ASSIGNED TASK: Every entry is to be returned as it stands, apart from the pictures.
━━━ ENTRIES PROVIDED ━━━
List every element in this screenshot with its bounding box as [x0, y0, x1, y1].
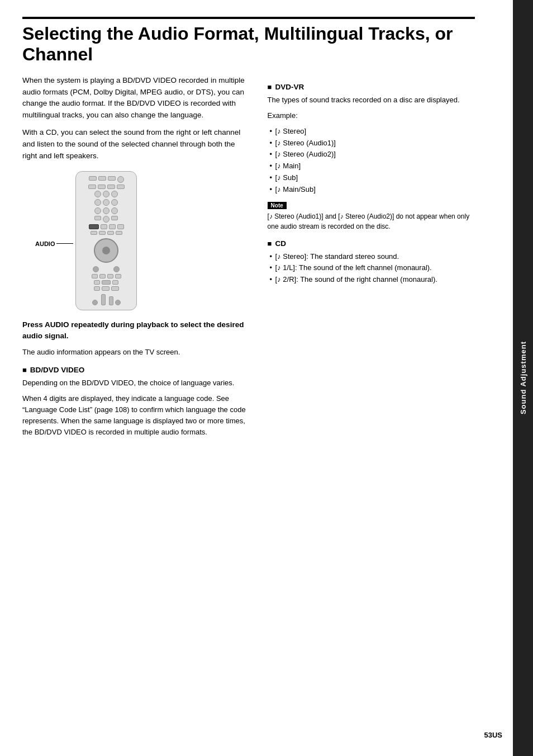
instruction-body: The audio information appears on the TV … [22, 347, 251, 358]
section-dvdvr-intro: The types of sound tracks recorded on a … [268, 94, 475, 106]
page-container: Selecting the Audio Format, Multilingual… [0, 0, 533, 756]
two-column-layout: When the system is playing a BD/DVD VIDE… [22, 75, 475, 443]
list-item: [♪ Stereo (Audio1)] [270, 138, 475, 149]
section-cd-heading: CD [268, 239, 475, 248]
list-item: [♪ Stereo] [270, 126, 475, 138]
section-dvdvr-heading: DVD-VR [268, 83, 475, 91]
note-label: Note [268, 202, 287, 209]
list-item: [♪ Stereo]: The standard stereo sound. [270, 251, 475, 263]
section-dvdvr-example: Example: [268, 110, 475, 121]
intro-paragraph-2: With a CD, you can select the sound from… [22, 127, 251, 162]
audio-pointer: AUDIO [35, 240, 73, 247]
note-text: [♪ Stereo (Audio1)] and [♪ Stereo (Audio… [268, 211, 475, 231]
note-box: Note [♪ Stereo (Audio1)] and [♪ Stereo (… [268, 200, 475, 231]
remote-diagram: AUDIO [70, 171, 142, 310]
audio-label: AUDIO [35, 240, 55, 247]
left-column: When the system is playing a BD/DVD VIDE… [22, 75, 251, 443]
section-bddvd-text1: Depending on the BD/DVD VIDEO, the choic… [22, 377, 251, 389]
list-item: [♪ 2/R]: The sound of the right channel … [270, 274, 475, 286]
section-bddvd-text2: When 4 digits are displayed, they indica… [22, 393, 251, 438]
list-item: [♪ Stereo (Audio2)] [270, 149, 475, 160]
list-item: [♪ Sub] [270, 172, 475, 184]
list-item: [♪ 1/L]: The sound of the left channel (… [270, 262, 475, 274]
right-column: DVD-VR The types of sound tracks recorde… [268, 75, 475, 443]
page-title: Selecting the Audio Format, Multilingual… [22, 17, 475, 65]
sidebar: Sound Adjustment [513, 0, 533, 756]
list-item: [♪ Main/Sub] [270, 184, 475, 196]
list-item: [♪ Main] [270, 160, 475, 172]
dvdvr-bullet-list: [♪ Stereo] [♪ Stereo (Audio1)] [♪ Stereo… [270, 126, 475, 196]
cd-bullet-list: [♪ Stereo]: The standard stereo sound. [… [270, 251, 475, 286]
main-content: Selecting the Audio Format, Multilingual… [0, 0, 492, 756]
instruction-bold: Press AUDIO repeatedly during playback t… [22, 319, 251, 342]
section-bddvd-heading: BD/DVD VIDEO [22, 366, 251, 374]
page-number: 53US [484, 731, 502, 739]
intro-paragraph-1: When the system is playing a BD/DVD VIDE… [22, 75, 251, 122]
sidebar-label-text: Sound Adjustment [519, 341, 527, 414]
nav-circle [94, 238, 118, 263]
━━━
TASK RESULT:
List every element in this screenshot with its bounding box as [x0, y0, x1, y1].
instruction-body: The audio information appears on the TV … [22, 347, 251, 358]
section-dvdvr-intro: The types of sound tracks recorded on a … [268, 94, 475, 106]
page-container: Selecting the Audio Format, Multilingual… [0, 0, 533, 756]
two-column-layout: When the system is playing a BD/DVD VIDE… [22, 75, 475, 443]
list-item: [♪ Stereo (Audio1)] [270, 138, 475, 149]
section-cd-heading: CD [268, 239, 475, 248]
list-item: [♪ Stereo] [270, 126, 475, 138]
section-dvdvr-heading: DVD-VR [268, 83, 475, 91]
note-label: Note [268, 202, 287, 209]
list-item: [♪ Stereo]: The standard stereo sound. [270, 251, 475, 263]
section-dvdvr-example: Example: [268, 110, 475, 121]
intro-paragraph-2: With a CD, you can select the sound from… [22, 127, 251, 162]
audio-pointer: AUDIO [35, 240, 73, 247]
note-text: [♪ Stereo (Audio1)] and [♪ Stereo (Audio… [268, 211, 475, 231]
note-box: Note [♪ Stereo (Audio1)] and [♪ Stereo (… [268, 200, 475, 231]
remote-diagram: AUDIO [70, 171, 142, 310]
audio-label: AUDIO [35, 240, 55, 247]
left-column: When the system is playing a BD/DVD VIDE… [22, 75, 251, 443]
section-bddvd-text1: Depending on the BD/DVD VIDEO, the choic… [22, 377, 251, 389]
list-item: [♪ 2/R]: The sound of the right channel … [270, 274, 475, 286]
section-bddvd-text2: When 4 digits are displayed, they indica… [22, 393, 251, 438]
list-item: [♪ Stereo (Audio2)] [270, 149, 475, 160]
list-item: [♪ Sub] [270, 172, 475, 184]
list-item: [♪ 1/L]: The sound of the left channel (… [270, 262, 475, 274]
right-column: DVD-VR The types of sound tracks recorde… [268, 75, 475, 443]
page-title: Selecting the Audio Format, Multilingual… [22, 17, 475, 65]
sidebar: Sound Adjustment [513, 0, 533, 756]
list-item: [♪ Main/Sub] [270, 184, 475, 196]
list-item: [♪ Main] [270, 160, 475, 172]
dvdvr-bullet-list: [♪ Stereo] [♪ Stereo (Audio1)] [♪ Stereo… [270, 126, 475, 196]
cd-bullet-list: [♪ Stereo]: The standard stereo sound. [… [270, 251, 475, 286]
main-content: Selecting the Audio Format, Multilingual… [0, 0, 492, 756]
instruction-bold: Press AUDIO repeatedly during playback t… [22, 319, 251, 342]
section-bddvd-heading: BD/DVD VIDEO [22, 366, 251, 374]
page-number: 53US [484, 731, 502, 739]
intro-paragraph-1: When the system is playing a BD/DVD VIDE… [22, 75, 251, 122]
sidebar-label-text: Sound Adjustment [519, 341, 527, 414]
nav-circle [94, 238, 118, 263]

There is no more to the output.